[[ Raw data, beginning ]]
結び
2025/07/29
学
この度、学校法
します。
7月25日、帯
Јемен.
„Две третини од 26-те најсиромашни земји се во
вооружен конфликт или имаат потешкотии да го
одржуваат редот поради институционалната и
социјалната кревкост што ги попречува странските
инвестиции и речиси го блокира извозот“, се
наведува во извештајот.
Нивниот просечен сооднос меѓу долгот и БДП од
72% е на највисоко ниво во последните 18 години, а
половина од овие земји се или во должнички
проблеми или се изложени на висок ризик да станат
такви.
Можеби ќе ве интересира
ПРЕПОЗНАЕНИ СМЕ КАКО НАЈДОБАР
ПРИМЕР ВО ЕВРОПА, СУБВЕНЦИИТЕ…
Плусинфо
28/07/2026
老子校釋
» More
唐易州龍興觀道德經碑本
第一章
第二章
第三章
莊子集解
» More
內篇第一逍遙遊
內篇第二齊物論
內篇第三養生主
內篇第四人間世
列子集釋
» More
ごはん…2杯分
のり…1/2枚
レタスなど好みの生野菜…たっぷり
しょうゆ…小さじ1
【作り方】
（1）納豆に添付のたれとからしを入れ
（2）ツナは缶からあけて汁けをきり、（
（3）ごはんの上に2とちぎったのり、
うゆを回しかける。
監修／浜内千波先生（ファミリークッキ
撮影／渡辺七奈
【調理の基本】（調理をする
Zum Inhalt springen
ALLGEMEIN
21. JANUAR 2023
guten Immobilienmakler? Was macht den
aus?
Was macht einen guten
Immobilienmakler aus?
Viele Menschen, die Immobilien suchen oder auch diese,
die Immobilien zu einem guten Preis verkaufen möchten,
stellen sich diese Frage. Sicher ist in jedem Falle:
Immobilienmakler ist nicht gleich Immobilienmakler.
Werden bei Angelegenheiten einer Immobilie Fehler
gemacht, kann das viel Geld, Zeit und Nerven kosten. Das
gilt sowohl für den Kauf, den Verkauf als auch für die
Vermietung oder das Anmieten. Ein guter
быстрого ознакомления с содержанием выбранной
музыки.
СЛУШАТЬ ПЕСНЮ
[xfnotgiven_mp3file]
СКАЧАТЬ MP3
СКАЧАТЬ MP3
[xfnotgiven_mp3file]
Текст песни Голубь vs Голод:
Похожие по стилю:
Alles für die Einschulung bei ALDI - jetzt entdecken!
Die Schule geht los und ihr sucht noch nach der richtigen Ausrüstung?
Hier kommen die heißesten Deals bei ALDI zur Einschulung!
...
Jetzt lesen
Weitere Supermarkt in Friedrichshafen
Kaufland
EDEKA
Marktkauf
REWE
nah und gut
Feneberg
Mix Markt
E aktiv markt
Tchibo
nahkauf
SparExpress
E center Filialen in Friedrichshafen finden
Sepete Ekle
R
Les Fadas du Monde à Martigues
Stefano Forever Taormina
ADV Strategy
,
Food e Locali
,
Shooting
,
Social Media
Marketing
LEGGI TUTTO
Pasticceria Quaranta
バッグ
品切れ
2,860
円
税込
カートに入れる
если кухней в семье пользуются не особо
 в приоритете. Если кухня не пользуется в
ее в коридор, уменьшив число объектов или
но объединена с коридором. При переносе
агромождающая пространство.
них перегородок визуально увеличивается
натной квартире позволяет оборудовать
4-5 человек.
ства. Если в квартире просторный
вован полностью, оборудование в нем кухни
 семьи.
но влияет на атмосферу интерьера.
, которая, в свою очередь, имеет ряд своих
[[ Raw data, end ]]
*Required work:* Repeat the line that contains "4-5 человек.", then every line after it until the records end, with nothing added.

*Exercise solution:*
4-5 человек.
ства. Если в квартире просторный
вован полностью, оборудование в нем кухни
 семьи.
но влияет на атмосферу интерьера.
, которая, в свою очередь, имеет ряд своих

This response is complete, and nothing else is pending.